How is the derivative of J = (1/2)d^2 will be 2. It should be 1 since 1/2 will be multiplied by 2. Attaching an image for your reference.

Hi @Sai_Shodhan_Rao
Welcome to the community!

You are right that would be explain in the optional lab like image below, but I think that the prof said that to show how would be the change if we change the variable d only without the half factor

Best Regards,

Thank you for the response @AbdElRhaman_Fakhry.

So, ideally, dJ doesn’t change at all irrespective of d since it will always be divided by 2. dJ changes at the same rate as d. Then what is the use of having its derivative here since it changes exactly like the input?

Also, I would like to know how these derivatives(or backpropagation) are helping to do the entire math in n+p computations instead of n*p as in the case of forward propagation.

HI @Sai_Shodhan_Rao
We do that to be more general ovel all cost function because there are many types of cost function and every type the dj change according to the equation of each type.

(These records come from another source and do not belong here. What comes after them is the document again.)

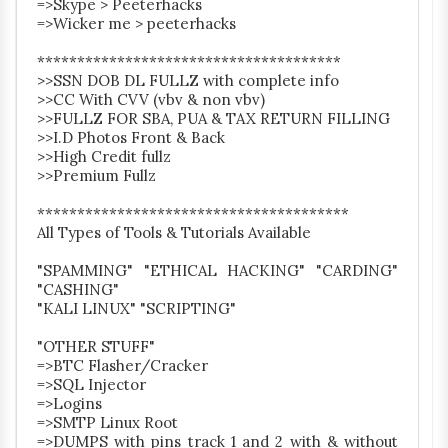
=>Skype > Peeterhacks
=>Wicker me > peeterhacks
**************************************
>>SSN DOB DL FULLZ with complete info
>>CC With CVV (vbv & non vbv)
>>FULLZ FOR SBA, PUA & TAX RETURN FILLING
>>I.D Photos Front & Back
>>High Credit fullz
>>Premium Fullz
***************************************
All Types of Tools & Tutorials Available
"SPAMMING" "ETHICAL HACKING" "CARDING"
"CASHING"
"KALI LINUX" "SCRIPTING"
"OTHER STUFF"
=>BTC Flasher/Cracker
=>SQL Injector
=>Logins
=>SMTP Linux Root
=>DUMPS with pins track 1 and 2 with & without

IF you doing (partial drivative)gradient gescent form right to left this mean that you doingpartial derivative calculation for each parameter at his own and you didn’t benefit from the chain rule or past calculations in the next calculations this is inefficient way and if you have N nodels and P parameters the number of calculation you want to compute to update parameters is N * P but if you doing gradient descent from back(right to lift) the cost function to the parameters, in the other words you used the chain rule benefits(past calulation in next calculations) the the number of calculation you want to compute to update parameters is N + P, and that is efficient way like the image above

Best Regards,


Got it. Thank you for the explanation.!!

I was confused by this as well and assumed that the derivative of J w.r.t d was 1, but this is not correct. The derivative of J(d) = (1/2)d^2 w.r.t d is J’(d) = d. Now here’s the part that I missed, the rate of change depends on the value of d. We need to plug the actual value of d into J’(d) = d. So in the example that you provided, when d = 2, the rate of change is 2. So that is how the prof came to the value 2.